High-flow continuous hemodiafiltration (HF-CHDF) combines diffusive and convective solute removal and is employed for artificial liver adjuvant therapy. However, there is no report on dosage planning of vancomycin (VCM) in patients with acute liver failure under HF-CHDF.

Case presentation

A 20-year-old woman (154 cm tall, weighing 50 kg) was transferred to the intensive care unit (ICU) with acute liver failure associated with autoimmune liver disease. On the following day, HF-CHDF was started due to elevated plasma ammonia concentration. On ICU day 8, VCM was started for suspected pneumonia and meningitis (30 mg/kg loading dose, then 20 mg/kg every 12 hrs). However, on ICU day 10, VCM blood concentration was under the limit of detection (< 3.0 μg/mL) and the patient developed anuria. The VCM dose was increased to 20 mg/kg every 6 hrs. Calculation with a one-compartment model using the HF-CHDF blood flow rate as a surrogate for VCM clearance, together with hematocrit and protein binding ratio, predicted a trough VCM blood concentration of 15 μg/mL. The observed concentration was about 12 μg/mL. The difference may represent non-HF-CHDF clearance. Finally, living donor liver transplantation was performed.

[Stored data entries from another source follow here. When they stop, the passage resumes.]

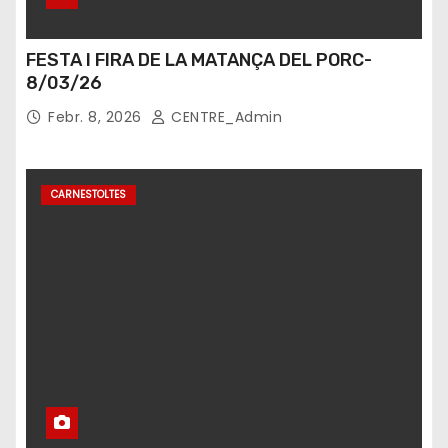
FESTA I FIRA DE LA MATANÇA DEL PORC-
8/03/26
Febr. 8, 2026
CENTRE_Admin
CARNESTOLTES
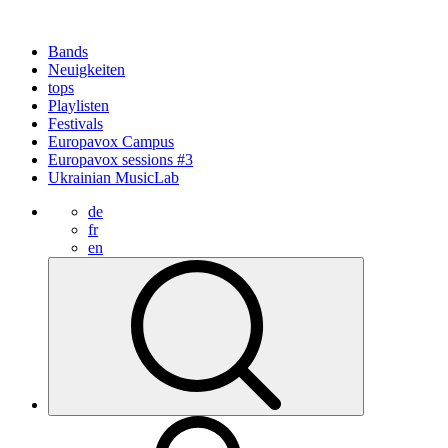
Bands
Neuigkeiten
tops
Playlisten
Festivals
Europavox Campus
Europavox sessions #3
Ukrainian MusicLab
de
fr
en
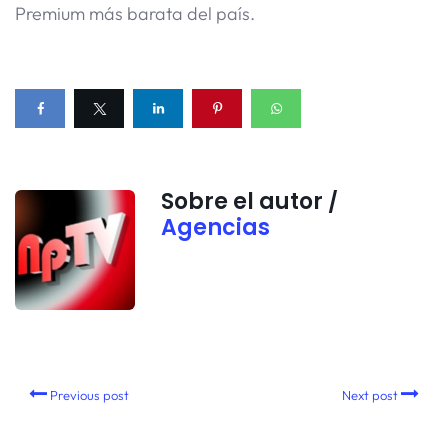
Premium más barata del país.
Sobre el autor /
Agencias
Previous post
Next post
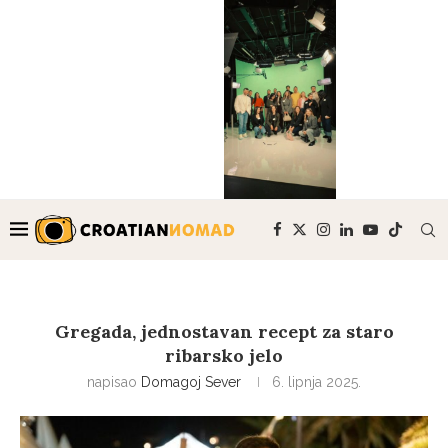
Gregada, jednostavan recept za staro
ribarsko jelo
napisao
Domagoj Sever
6. lipnja 2025.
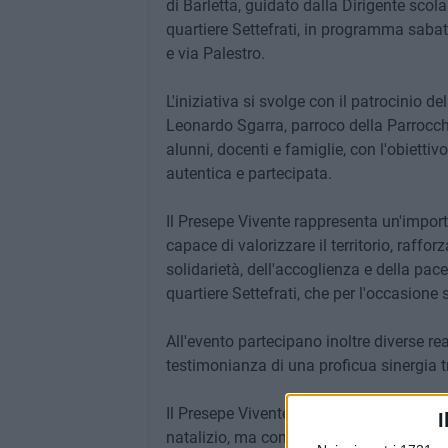
di Barletta, guidato dalla Dirigente scol
quartiere Settefrati, in programma sabat
e via Palestro.
L'iniziativa si svolge con il patrocinio 
Leonardo Sgarra, parroco della Parrocchi
alunni, docenti e famiglie, con l'obietti
autentica e partecipata.
Il Presepe Vivente rappresenta un'import
capace di valorizzare il territorio, raffo
solidarietà, dell'accoglienza e della pace
quartiere Settefrati, che per l'occasione
All'evento partecipano inoltre diverse rea
testimonianza di una proficua sinergia tr
Il Presepe Vivente della "Musti-Dimicc
I
natalizio, ma come momento di incontro i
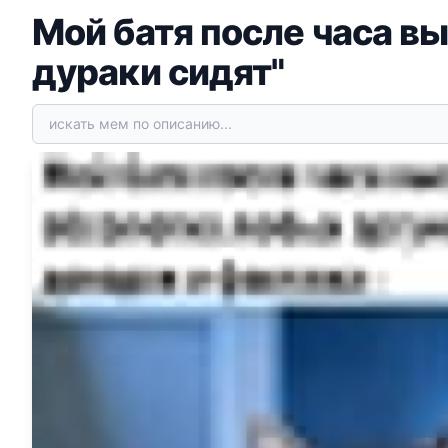
Мой батя после часа вы
дураки сидят"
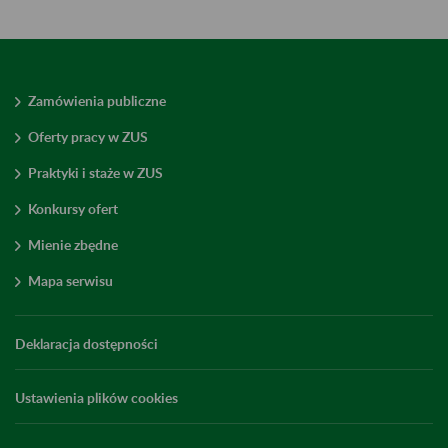
Zamówienia publiczne
Oferty pracy w ZUS
Praktyki i staże w ZUS
Konkursy ofert
Mienie zbędne
Mapa serwisu
Deklaracja dostępności
Ustawienia plików cookies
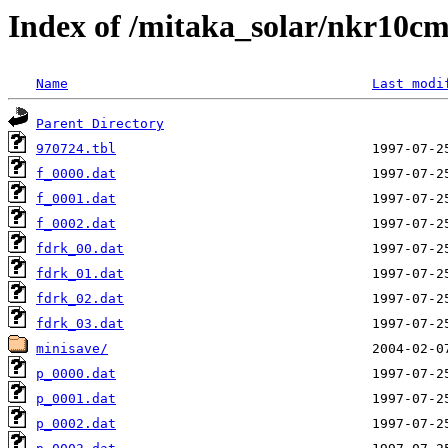
Index of /mitaka_solar/nkr10cm
Name
Last modi
Parent Directory
970724.tbl
f_0000.dat
f_0001.dat
f_0002.dat
fdrk_00.dat
fdrk_01.dat
fdrk_02.dat
fdrk_03.dat
minisave/
p_0000.dat
p_0001.dat
p_0002.dat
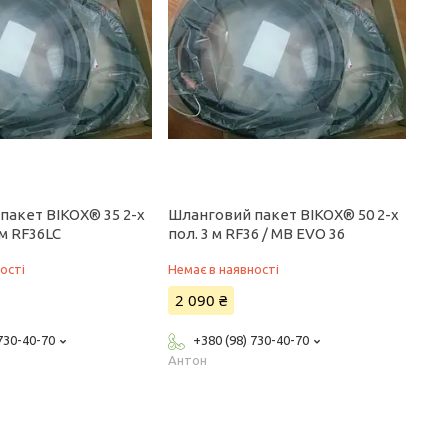
пакет BIKOX® 35 2-x
Шланговий пакет BIKOX® 50 2-х
 м RF36LC
пол. 3 м RF36 / MB EVO 36
ості
Немає в наявності
2 090 ₴
 730-40-70
+380 (98) 730-40-70
Антон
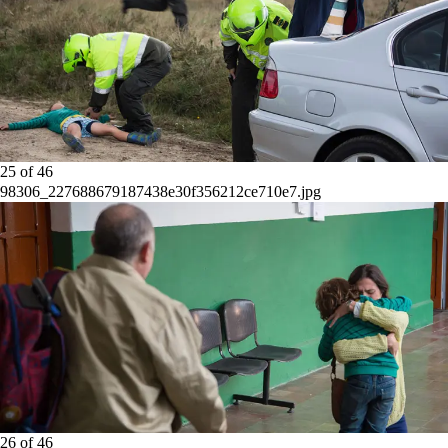
25
of
46
98306_227688679187438e30f356212ce710e7.jpg
26
of
46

We report an acute liver failure patient with anuria under HF-CHDF in whom VCM administration failed to produce an effective blood concentration, likely due to HF-CHDF-enhanced clearance. VCM dosage adjustment proved successful, and was confirmed by calculation using a one-compartment model.


High-flow continuous hemodiafiltration (HF-CHDF) is used as artificial liver adjuvant therapy for blood purification in acute liver failure [1,2,3], since it efficiently removes small-molecular compounds such as ammonia (NH3) and pathogenic cytokines, and promotes emergence from hepatic coma [1, 3]. However, coadministered therapeutic drugs with low molecular weight and low protein binding rate are also easily removed [4, 5], so it is necessary to ensure an appropriate administration dosage and schedule for patients receiving drug treatments.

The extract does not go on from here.